近年、農業従事者の高齢化が問題になっている。主に農業を仕事にしている人のうち約70%が65歳以上70%を占めるというアンバランスな状況が続いている。一方で、都市農業やスマート農業、省資源型農業など、環境負荷が少なく新しいスタイルの農業は増加傾向にあり、若年層の新規就農を牽引している。
2022年8月2日には、スパイスやハーブなどを製造・販売する大手加工食品メーカー「エスビー食品株式会社」が、自社試験農場にて超省資源型栽培の実証実験を開始したことを発表。
この実験は、持続可能なスパイスやハーブの原料調達を目指し、特許栽培技術「Moisculture(モイスカルチャー)」を持つ「株式会社 CULTIVERA(カルティベラ)」と共同で実施するという。
CULTIVERAが開発した特許栽培技術・Moiscultureは、水分の少ない環境下で、植物が生きるために発生させるという「毛細根」の可能性に着目した栽培方法。
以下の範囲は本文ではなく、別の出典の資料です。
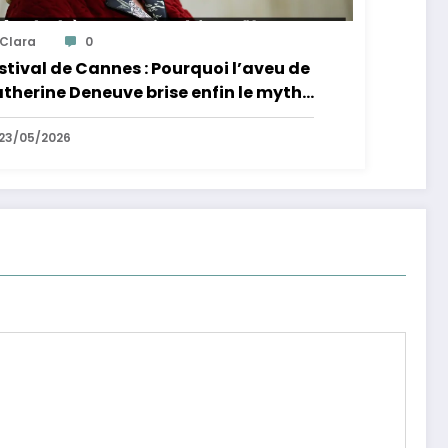
Clara
0
stival de Cannes : Pourquoi l’aveu de
therine Deneuve brise enfin le mythe
 la Croisette
23/05/2026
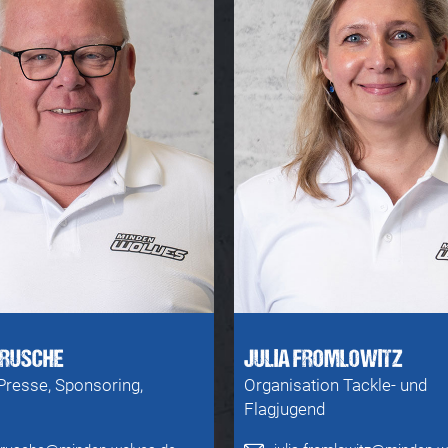
KRUSCHE
JULIA FROMLOWITZ
Presse, Sponsoring,
Organisation Tackle- und
Flagjugend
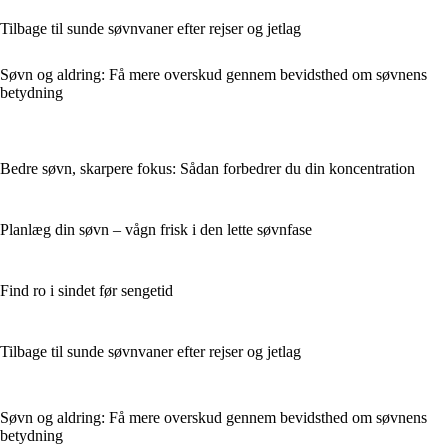
Tilbage til sunde søvnvaner efter rejser og jetlag
Søvn og aldring: Få mere overskud gennem bevidsthed om søvnens
betydning
Bedre søvn, skarpere fokus: Sådan forbedrer du din koncentration
Planlæg din søvn – vågn frisk i den lette søvnfase
Find ro i sindet før sengetid
Tilbage til sunde søvnvaner efter rejser og jetlag
Søvn og aldring: Få mere overskud gennem bevidsthed om søvnens
betydning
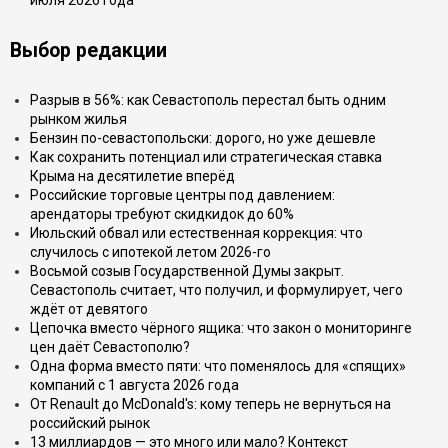
июля 2026 года
Выбор редакции
Разрыв в 56%: как Севастополь перестал быть одним
рынком жилья
Бензин по-севастопольски: дорого, но уже дешевле
Как сохранить потенциал или стратегическая ставка
Крыма на десятилетие вперёд
Российские торговые центры под давлением:
арендаторы требуют скидкидок до 60%
Июльский обвал или естественная коррекция: что
случилось с ипотекой летом 2026-го
Восьмой созыв Государственной Думы закрыт.
Севастополь считает, что получил, и формулирует, чего
ждёт от девятого
Цепочка вместо чёрного ящика: что закон о мониторинге
цен даёт Севастополю?
Одна форма вместо пяти: что поменялось для «спящих»
компаний с 1 августа 2026 года
От Renault до McDonald's: кому теперь не вернуться на
российский рынок
13 миллиардов — это много или мало? Контекст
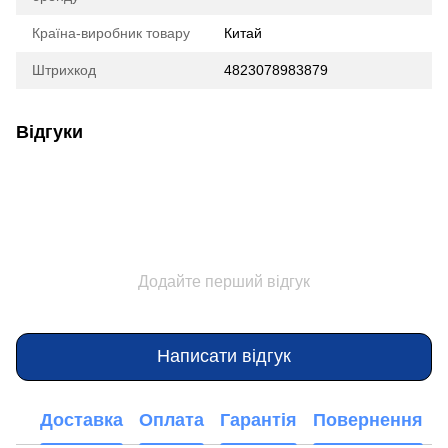
Країна-виробник товару
Китай
Штрихкод
4823078983879
Відгуки
Додайте перший відгук
Написати відгук
Доставка
Оплата
Гарантія
Повернення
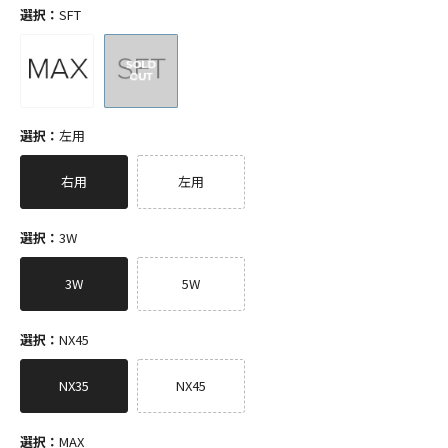
選択：
SFT
選択：
左用
右用
左用
選択：
3W
3W
5W
選択：
NX45
NX35
NX45
選択：
MAX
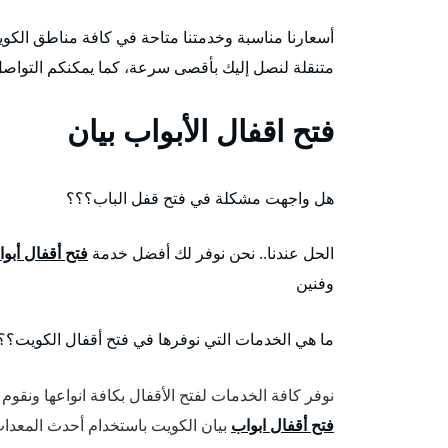
أسعارنا مناسبة وخدمتنا متاحة في كافة مناطق الكو
متنقلة لنصل إليك بأقصى سرعة، كما يمكنكم التواص
فتح اقفال الأبواب بيان
هل واجهت مشكلة في فتح قفل الباب؟؟؟
الحل عندنا.. نحن نوفر لك أفضل خدمة
فتح أقفال أبو
وفنين
ما هي الخدمات التي نوفرها في فتح أقفال الكويت؟؟
نوفر كافة الخدمات لفتح الأقفال بكافة انواعها ونقوم
فتح أقفال ابواب
بيان الكويت باستخدام أحدث المعدا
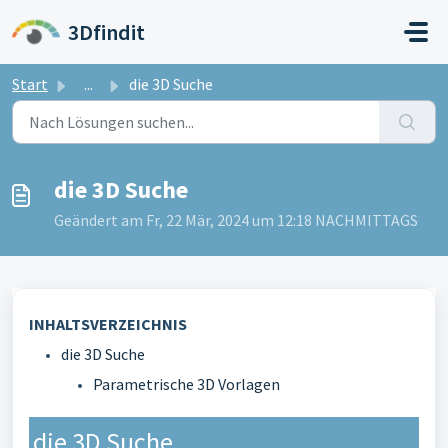
Zum hauptsächlichen Inhalt gehen
3Dfindit
Start
...
die 3D Suche
die 3D Suche
Geändert am Fr, 22 Mär, 2024 um 12:18 NACHMITTAGS
INHALTSVERZEICHNIS
die 3D Suche
Parametrische 3D Vorlagen
die 3D Suche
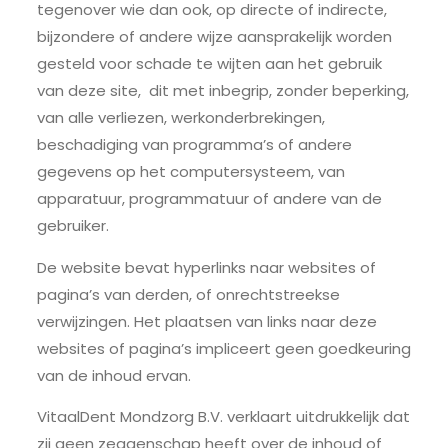
tegenover wie dan ook, op directe of indirecte,
bijzondere of andere wijze aansprakelijk worden
gesteld voor schade te wijten aan het gebruik
van deze site, dit met inbegrip, zonder beperking,
van alle verliezen, werkonderbrekingen,
beschadiging van programma’s of andere
gegevens op het computersysteem, van
apparatuur, programmatuur of andere van de
gebruiker.
De website bevat hyperlinks naar websites of
pagina’s van derden, of onrechtstreekse
verwijzingen. Het plaatsen van links naar deze
websites of pagina’s impliceert geen goedkeuring
van de inhoud ervan.
VitaalDent Mondzorg B.V. verklaart uitdrukkelijk dat
zij geen zeggenschap heeft over de inhoud of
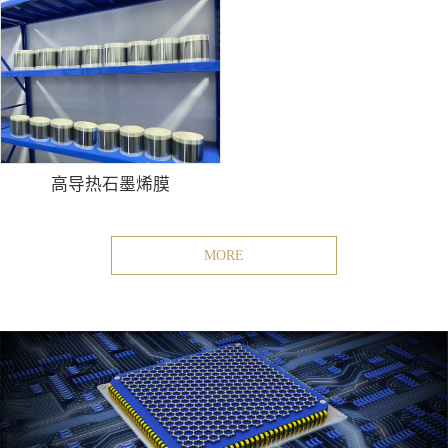
高导热石墨烯膜
MORE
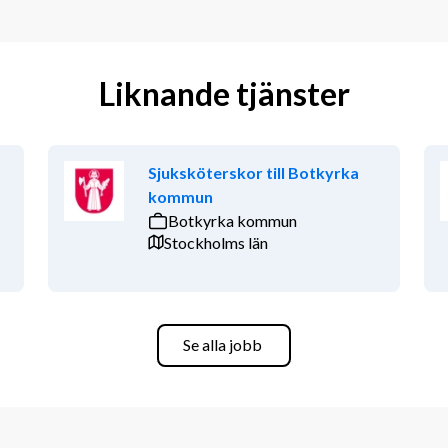
Liknande tjänster
Sjuksköterskor till Botkyrka
kommun
Botkyrka kommun
Stockholms län
Se alla jobb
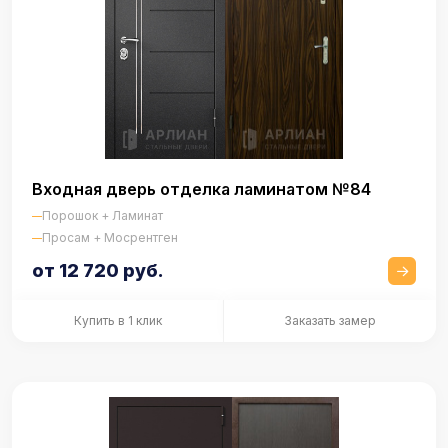
Входная дверь отделка ламинатом №84
Порошок + Ламинат
Просам + Мосрентген
от 12 720 руб.
Купить в 1 клик
Заказать замер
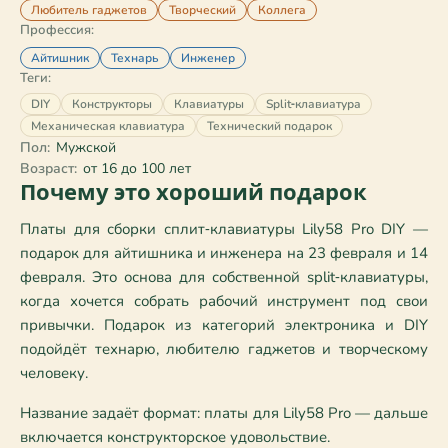
Любитель гаджетов
Творческий
Коллега
Профессия:
Айтишник
Технарь
Инженер
Теги:
DIY
Конструкторы
Клавиатуры
Split‑клавиатура
Механическая клавиатура
Технический подарок
Пол:
Мужской
Возраст:
от 16 до 100 лет
Почему это хороший подарок
Платы для сборки сплит‑клавиатуры Lily58 Pro DIY — 
подарок для айтишника и инженера на 23 февраля и 14 
февраля. Это основа для собственной split‑клавиатуры, 
когда хочется собрать рабочий инструмент под свои 
привычки. Подарок из категорий электроника и DIY 
подойдёт технарю, любителю гаджетов и творческому 
человеку.
Название задаёт формат: платы для Lily58 Pro — дальше 
включается конструкторское удовольствие.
特殊なファイバー積層で形成した空間を湿度で満たし、そこで植物を育てることで、植物が元来持っている効率よく水分や栄養を吸収できる微細な「毛細根」を発生・活性。気化水分で育てるため、従来の栽培に比べ、水の消費量を大幅に削減することが可能だ。
さらに、気化水分の量により生育環境を常に調整できるため、水や土の資源消費を抑えながら、栄養価の高い食味の良い作物を育てることができる。
エスビー食品での最初の実証実験対象は、自社試験農場である忍野試験農場で長年研究を続けている「わさび」。Moisculture栽培を導入することで、栄養が均一にいきわたり成長にムラがない傾向があったという。今後、パクチーやチャービル、ディルなどのハーブでも検証を重ねていく予定だという。
日本の農業が縮小することで、食料自給率が低下し、輸入に頼らざるを得なくなる。当たり前に輸入してきた食材でも、外交上の問題や輸入先の政情不安などにより、手に入らなくなるかもしれない。また、「食の安全」に対して高い意識を持つ日本だが、食料自給率が激減する事態が起これば、輸入食材に対して従来の安全性を確保する余裕がなくなる可能性もある。エスビー食品のような大手食品メーカーが、環境負荷の少ない栽培方法を採用することは、日本の農業の縮小を食い止めることにつながるはずだ。